As reported in financial disclosures, stock-based compensation has consistently acted as a significant non-cash expense, reaching $265 million in 2026Q2, which effectively masks the true cash cost of talent acquisition required to maintain the company's architectural moat.

While SBC is a non-cash add-back, it represents a real economic cost to shareholders through dilution that is not captured in the operating cash flow statement.
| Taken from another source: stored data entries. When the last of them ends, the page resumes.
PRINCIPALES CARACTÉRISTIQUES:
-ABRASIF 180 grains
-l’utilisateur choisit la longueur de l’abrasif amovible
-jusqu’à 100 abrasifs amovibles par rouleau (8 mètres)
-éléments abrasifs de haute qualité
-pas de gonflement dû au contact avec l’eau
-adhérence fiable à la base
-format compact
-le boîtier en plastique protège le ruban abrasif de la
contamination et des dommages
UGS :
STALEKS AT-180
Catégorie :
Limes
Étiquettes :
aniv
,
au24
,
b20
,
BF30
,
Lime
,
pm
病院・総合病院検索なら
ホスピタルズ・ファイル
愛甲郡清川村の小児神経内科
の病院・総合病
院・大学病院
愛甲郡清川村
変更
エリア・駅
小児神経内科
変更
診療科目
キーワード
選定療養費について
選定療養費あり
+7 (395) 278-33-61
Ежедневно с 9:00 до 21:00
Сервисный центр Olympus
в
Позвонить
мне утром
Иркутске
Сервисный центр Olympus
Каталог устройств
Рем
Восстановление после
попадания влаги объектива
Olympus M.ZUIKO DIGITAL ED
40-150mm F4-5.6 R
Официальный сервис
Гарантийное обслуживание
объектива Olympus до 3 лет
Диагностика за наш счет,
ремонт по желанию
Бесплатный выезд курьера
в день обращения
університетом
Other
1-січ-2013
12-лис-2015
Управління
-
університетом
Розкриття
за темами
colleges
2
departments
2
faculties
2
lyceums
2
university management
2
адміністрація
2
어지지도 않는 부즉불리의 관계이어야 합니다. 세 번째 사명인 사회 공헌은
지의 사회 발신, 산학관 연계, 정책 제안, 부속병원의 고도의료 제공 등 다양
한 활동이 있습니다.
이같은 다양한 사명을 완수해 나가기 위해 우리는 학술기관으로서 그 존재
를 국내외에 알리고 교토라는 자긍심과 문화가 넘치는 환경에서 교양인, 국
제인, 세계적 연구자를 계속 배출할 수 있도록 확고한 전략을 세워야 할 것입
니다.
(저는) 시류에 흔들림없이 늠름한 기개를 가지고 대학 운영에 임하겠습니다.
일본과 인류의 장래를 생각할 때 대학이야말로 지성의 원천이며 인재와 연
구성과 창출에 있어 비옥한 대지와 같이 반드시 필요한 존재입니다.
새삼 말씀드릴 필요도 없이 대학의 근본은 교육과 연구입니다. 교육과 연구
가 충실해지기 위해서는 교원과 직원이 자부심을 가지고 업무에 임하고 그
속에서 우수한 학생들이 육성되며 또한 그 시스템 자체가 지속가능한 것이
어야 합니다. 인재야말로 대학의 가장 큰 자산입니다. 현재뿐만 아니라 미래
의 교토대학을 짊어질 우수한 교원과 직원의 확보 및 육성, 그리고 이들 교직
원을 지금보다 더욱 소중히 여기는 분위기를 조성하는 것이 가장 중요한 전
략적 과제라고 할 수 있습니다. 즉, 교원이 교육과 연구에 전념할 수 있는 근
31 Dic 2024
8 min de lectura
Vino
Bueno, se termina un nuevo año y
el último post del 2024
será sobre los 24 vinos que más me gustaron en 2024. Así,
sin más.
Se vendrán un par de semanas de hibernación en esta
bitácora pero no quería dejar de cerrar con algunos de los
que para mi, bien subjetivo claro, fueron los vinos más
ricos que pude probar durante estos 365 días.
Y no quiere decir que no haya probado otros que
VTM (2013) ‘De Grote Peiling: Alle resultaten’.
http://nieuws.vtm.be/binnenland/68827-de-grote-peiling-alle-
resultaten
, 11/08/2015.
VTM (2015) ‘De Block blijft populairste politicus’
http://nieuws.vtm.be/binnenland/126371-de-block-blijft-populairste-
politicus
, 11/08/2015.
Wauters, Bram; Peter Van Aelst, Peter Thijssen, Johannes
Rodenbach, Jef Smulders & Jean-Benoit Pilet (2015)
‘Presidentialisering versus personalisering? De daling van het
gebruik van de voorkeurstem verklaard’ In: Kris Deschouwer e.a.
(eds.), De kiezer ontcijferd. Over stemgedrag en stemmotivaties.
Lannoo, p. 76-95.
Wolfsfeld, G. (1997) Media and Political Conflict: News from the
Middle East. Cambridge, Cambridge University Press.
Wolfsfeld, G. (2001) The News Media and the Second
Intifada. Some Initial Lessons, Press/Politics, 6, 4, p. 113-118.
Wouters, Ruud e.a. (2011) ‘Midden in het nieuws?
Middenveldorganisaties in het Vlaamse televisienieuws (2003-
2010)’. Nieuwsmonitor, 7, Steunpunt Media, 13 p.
Analysts should adjust cash flow metrics to account for this persistent expense to better understand the company's true free cash generation.

ARM — Frequently Asked Questions

Quick answers to the most common questions about buying ARM stock.

How much cash does Arm Holdings plc American Depositary Shares (ARM) generate from operations?

Arm Holdings plc American Depositary Shares (ARM) generated $1.52B in net cash from operating activities in 2026. This reflects the cash generated directly from core business operations.

What is Arm Holdings plc American Depositary Shares's free cash flow?

Arm Holdings plc American Depositary Shares (ARM) generated $979.0M in free cash flow in 2026. Free cash flow is the cash left over after capital expenditures, which can be used to pay dividends, repurchase shares, or pay down debt.

What is Arm Holdings plc American Depositary Shares's capital expenditure (CapEx)?

Arm Holdings plc American Depositary Shares (ARM) spent $575.0M on capital expenditures in 2026. CapEx represents the cash invested in physical assets like property, plant, and equipment to maintain or grow the business.